══ LISTED ENTRIES ══

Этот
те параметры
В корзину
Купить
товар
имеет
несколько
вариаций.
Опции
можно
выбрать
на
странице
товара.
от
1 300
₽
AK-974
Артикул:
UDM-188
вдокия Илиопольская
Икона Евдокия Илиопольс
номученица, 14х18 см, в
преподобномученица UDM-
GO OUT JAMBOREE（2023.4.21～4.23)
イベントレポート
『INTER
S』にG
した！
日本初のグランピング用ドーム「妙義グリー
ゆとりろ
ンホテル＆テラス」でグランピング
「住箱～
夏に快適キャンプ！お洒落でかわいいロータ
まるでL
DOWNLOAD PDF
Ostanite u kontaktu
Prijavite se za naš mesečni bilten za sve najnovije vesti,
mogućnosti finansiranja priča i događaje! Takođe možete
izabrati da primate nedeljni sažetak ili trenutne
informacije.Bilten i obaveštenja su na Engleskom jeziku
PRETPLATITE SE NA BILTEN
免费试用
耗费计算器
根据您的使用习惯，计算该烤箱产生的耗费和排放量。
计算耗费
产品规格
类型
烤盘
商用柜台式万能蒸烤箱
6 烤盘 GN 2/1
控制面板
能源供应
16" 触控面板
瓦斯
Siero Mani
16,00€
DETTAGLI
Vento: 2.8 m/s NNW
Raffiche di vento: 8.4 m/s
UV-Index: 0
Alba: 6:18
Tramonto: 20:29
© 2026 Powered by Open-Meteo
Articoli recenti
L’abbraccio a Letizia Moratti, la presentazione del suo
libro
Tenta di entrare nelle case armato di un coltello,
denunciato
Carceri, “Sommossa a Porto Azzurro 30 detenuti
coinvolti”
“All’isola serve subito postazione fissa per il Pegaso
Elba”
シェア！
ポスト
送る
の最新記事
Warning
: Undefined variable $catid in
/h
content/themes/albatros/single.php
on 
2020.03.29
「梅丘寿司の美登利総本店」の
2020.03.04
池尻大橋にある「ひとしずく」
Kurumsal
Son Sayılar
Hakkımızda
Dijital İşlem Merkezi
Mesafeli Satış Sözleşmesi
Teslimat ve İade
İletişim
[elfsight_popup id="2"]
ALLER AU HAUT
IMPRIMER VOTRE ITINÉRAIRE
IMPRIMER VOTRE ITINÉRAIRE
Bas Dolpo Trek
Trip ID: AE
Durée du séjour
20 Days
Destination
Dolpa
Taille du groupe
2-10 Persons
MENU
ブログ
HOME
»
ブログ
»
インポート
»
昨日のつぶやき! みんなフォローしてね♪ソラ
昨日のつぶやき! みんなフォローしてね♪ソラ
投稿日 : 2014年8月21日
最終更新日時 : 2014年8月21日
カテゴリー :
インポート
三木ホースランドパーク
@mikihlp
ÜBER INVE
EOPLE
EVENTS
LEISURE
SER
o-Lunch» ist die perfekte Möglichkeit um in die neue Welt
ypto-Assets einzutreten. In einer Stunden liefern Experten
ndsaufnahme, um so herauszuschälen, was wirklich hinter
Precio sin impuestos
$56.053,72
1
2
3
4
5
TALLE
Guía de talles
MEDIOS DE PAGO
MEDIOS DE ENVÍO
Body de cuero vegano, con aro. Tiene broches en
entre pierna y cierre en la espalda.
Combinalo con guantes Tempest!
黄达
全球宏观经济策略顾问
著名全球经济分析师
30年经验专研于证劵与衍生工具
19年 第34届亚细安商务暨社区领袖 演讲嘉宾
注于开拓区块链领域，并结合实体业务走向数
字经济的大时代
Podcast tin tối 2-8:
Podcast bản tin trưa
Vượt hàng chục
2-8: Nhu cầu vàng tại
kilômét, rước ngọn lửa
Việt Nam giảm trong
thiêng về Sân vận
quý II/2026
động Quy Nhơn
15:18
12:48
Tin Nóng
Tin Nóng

═══

# ASSIGNMENT:
Each entry above must be retyped exactly.

# RESPONSE BOX:
Этот
те параметры
В корзину
Купить
товар
имеет
несколько
вариаций.
Опции
можно
выбрать
на
странице
товара.
от
1 300
₽
AK-974
Артикул:
UDM-188
вдокия Илиопольская
Икона Евдокия Илиопольс
номученица, 14х18 см, в
преподобномученица UDM-
GO OUT JAMBOREE（2023.4.21～4.23)
イベントレポート
『INTER
S』にG
した！
日本初のグランピング用ドーム「妙義グリー
ゆとりろ
ンホテル＆テラス」でグランピング
「住箱～
夏に快適キャンプ！お洒落でかわいいロータ
まるでL
DOWNLOAD PDF
Ostanite u kontaktu
Prijavite se za naš mesečni bilten za sve najnovije vesti,
mogućnosti finansiranja priča i događaje! Takođe možete
izabrati da primate nedeljni sažetak ili trenutne
informacije.Bilten i obaveštenja su na Engleskom jeziku
PRETPLATITE SE NA BILTEN
免费试用
耗费计算器
根据您的使用习惯，计算该烤箱产生的耗费和排放量。
计算耗费
产品规格
类型
烤盘
商用柜台式万能蒸烤箱
6 烤盘 GN 2/1
控制面板
能源供应
16" 触控面板
瓦斯
Siero Mani
16,00€
DETTAGLI
Vento: 2.8 m/s NNW
Raffiche di vento: 8.4 m/s
UV-Index: 0
Alba: 6:18
Tramonto: 20:29
© 2026 Powered by Open-Meteo
Articoli recenti
L’abbraccio a Letizia Moratti, la presentazione del suo
libro
Tenta di entrare nelle case armato di un coltello,
denunciato
Carceri, “Sommossa a Porto Azzurro 30 detenuti
coinvolti”
“All’isola serve subito postazione fissa per il Pegaso
Elba”
シェア！
ポスト
送る
の最新記事
Warning
: Undefined variable $catid in
/h
content/themes/albatros/single.php
on 
2020.03.29
「梅丘寿司の美登利総本店」の
2020.03.04
池尻大橋にある「ひとしずく」
Kurumsal
Son Sayılar
Hakkımızda
Dijital İşlem Merkezi
Mesafeli Satış Sözleşmesi
Teslimat ve İade
İletişim
[elfsight_popup id="2"]
ALLER AU HAUT
IMPRIMER VOTRE ITINÉRAIRE
IMPRIMER VOTRE ITINÉRAIRE
Bas Dolpo Trek
Trip ID: AE
Durée du séjour
20 Days
Destination
Dolpa
Taille du groupe
2-10 Persons
MENU
ブログ
HOME
»
ブログ
»
インポート
»
昨日のつぶやき! みんなフォローしてね♪ソラ
昨日のつぶやき! みんなフォローしてね♪ソラ
投稿日 : 2014年8月21日
最終更新日時 : 2014年8月21日
カテゴリー :
インポート
三木ホースランドパーク
@mikihlp
ÜBER INVE
EOPLE
EVENTS
LEISURE
SER
o-Lunch» ist die perfekte Möglichkeit um in die neue Welt
ypto-Assets einzutreten. In einer Stunden liefern Experten
ndsaufnahme, um so herauszuschälen, was wirklich hinter
Precio sin impuestos
$56.053,72
1
2
3
4
5
TALLE
Guía de talles
MEDIOS DE PAGO
MEDIOS DE ENVÍO
Body de cuero vegano, con aro. Tiene broches en
entre pierna y cierre en la espalda.
Combinalo con guantes Tempest!
黄达
全球宏观经济策略顾问
著名全球经济分析师
30年经验专研于证劵与衍生工具
19年 第34届亚细安商务暨社区领袖 演讲嘉宾
注于开拓区块链领域，并结合实体业务走向数
字经济的大时代
Podcast tin tối 2-8:
Podcast bản tin trưa
Vượt hàng chục
2-8: Nhu cầu vàng tại
kilômét, rước ngọn lửa
Việt Nam giảm trong
thiêng về Sân vận
quý II/2026
động Quy Nhơn
15:18
12:48
Tin Nóng
Tin Nóng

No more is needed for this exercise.